“Just spoke with a client of mine up in 100 mile House. He was saying that he is waiting for price recovery to sell some property.”

“Just spoke with a client of mine up north in 100 mile House. He was saying that he wants to buy some more stock but he has to wait to sell some property until it recovers to where it was earlier in the year. I see this as a pervasive example of the mindset that people have with houses as well as the stock market which is that they won’t sell until they’re even or up on it, when in many instances you should sell for a small loss early [rather] than have to wait for the market to come back, which can take years. And sometimes it never comes back.”
– buffates at vancouvercondo.info October 6th, 2011 at 10:13 am

As many local RE bulls claim, sellers are reluctant to drop prices below levels that they have previously told themselves their property was ‘worth’. Initially, that is. Once downward price momentum sets in, ‘price stickiness’ loosens up, as overextended owners anxiously try to realize something of their previously imagined profits. – vreaa

6 responses to ““Just spoke with a client of mine up in 100 mile House. He was saying that he is waiting for price recovery to sell some property.”

  1. CanuckDownUnder

    Sell now or be priced in forever.

  2. A cautionary tale…

    [BloomBergBusinessWeek] – Housing Desert Leads Biggest U.S. Homeownership Drop Since 1930s

    “What you saw in Phoenix and the like were local economies that were built around home construction,” Stuart Gabriel, director of the Ziman Center for Real Estate at the University of California, Los Angeles, said in a telephone interview. “So when the housing boom stopped, everything imploded.”…
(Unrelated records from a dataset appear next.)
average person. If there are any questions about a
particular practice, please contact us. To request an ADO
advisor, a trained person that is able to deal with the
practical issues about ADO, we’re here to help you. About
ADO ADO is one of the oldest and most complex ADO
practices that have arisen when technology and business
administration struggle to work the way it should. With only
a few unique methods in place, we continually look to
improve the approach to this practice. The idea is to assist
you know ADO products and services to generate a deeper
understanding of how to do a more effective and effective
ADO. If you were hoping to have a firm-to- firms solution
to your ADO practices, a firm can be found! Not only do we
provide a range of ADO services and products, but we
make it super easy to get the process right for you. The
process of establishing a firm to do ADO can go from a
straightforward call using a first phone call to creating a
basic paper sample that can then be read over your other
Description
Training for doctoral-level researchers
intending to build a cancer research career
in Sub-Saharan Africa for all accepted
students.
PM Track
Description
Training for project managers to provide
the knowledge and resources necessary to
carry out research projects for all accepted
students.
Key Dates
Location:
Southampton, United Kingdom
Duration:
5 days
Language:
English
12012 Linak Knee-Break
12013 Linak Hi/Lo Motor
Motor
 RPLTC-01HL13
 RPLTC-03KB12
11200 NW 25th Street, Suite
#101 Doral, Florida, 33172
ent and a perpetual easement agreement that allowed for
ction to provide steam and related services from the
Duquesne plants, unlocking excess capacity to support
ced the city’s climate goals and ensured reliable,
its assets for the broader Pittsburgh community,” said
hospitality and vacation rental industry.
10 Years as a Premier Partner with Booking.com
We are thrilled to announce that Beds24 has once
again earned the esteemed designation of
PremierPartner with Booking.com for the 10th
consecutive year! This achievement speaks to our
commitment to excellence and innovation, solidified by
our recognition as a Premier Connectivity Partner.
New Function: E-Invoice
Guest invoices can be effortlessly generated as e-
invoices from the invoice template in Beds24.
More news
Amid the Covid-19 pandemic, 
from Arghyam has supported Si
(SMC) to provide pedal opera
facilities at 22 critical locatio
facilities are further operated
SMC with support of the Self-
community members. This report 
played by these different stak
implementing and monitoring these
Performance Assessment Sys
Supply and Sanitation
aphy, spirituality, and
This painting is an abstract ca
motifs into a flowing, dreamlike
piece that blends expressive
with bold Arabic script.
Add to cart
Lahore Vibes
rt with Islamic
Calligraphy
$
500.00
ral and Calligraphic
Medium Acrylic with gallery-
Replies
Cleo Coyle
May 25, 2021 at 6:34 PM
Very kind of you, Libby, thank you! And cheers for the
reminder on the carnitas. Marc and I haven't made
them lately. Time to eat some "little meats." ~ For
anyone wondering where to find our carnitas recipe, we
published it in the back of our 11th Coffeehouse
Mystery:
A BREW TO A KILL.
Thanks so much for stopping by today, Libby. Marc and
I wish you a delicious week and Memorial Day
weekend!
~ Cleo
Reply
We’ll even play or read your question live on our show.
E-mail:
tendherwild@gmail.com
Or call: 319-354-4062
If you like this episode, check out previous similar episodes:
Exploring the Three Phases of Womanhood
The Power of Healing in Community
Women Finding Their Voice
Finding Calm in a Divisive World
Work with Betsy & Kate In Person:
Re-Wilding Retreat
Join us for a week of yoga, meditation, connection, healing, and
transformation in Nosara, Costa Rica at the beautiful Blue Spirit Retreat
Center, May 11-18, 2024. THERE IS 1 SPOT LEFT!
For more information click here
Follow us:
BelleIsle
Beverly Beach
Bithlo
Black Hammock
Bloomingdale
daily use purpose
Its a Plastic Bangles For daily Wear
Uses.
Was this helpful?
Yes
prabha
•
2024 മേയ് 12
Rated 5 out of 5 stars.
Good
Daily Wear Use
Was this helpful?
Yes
  3. … and those who bought years ago can sell for way less and mark the market. Existing buyers then start pulling Yosemite Sam tantrums.

    Nyyyaaaa (munches on carrot) Problem?

  4. Whistler is a perfect example of this psychology. If you look at the listings that sell quick, they are people who have owned for 20-30 years, are well over their initial price (likely kids are grown up and use it not that much needed any more) and sharpening their pencil means they will sell relatively quickly but not for a loss. Another group that are big sellers and are willing to reduce their price are those who are from the US or Asia where drops in Whistler prices have been offset by 50-60% gains on the Canadian dollar (i.e., since 2002). The listings that linger and linger are those that would have to sell for a loss – – until they have to.

  5. Does anyone know if it’s possible to filter out all those hotel rooms for sale when searching for listings in Whistler? Those hotels are a cancer.

  6. No – there isn’t a way to filter out the hotel rooms/apartments.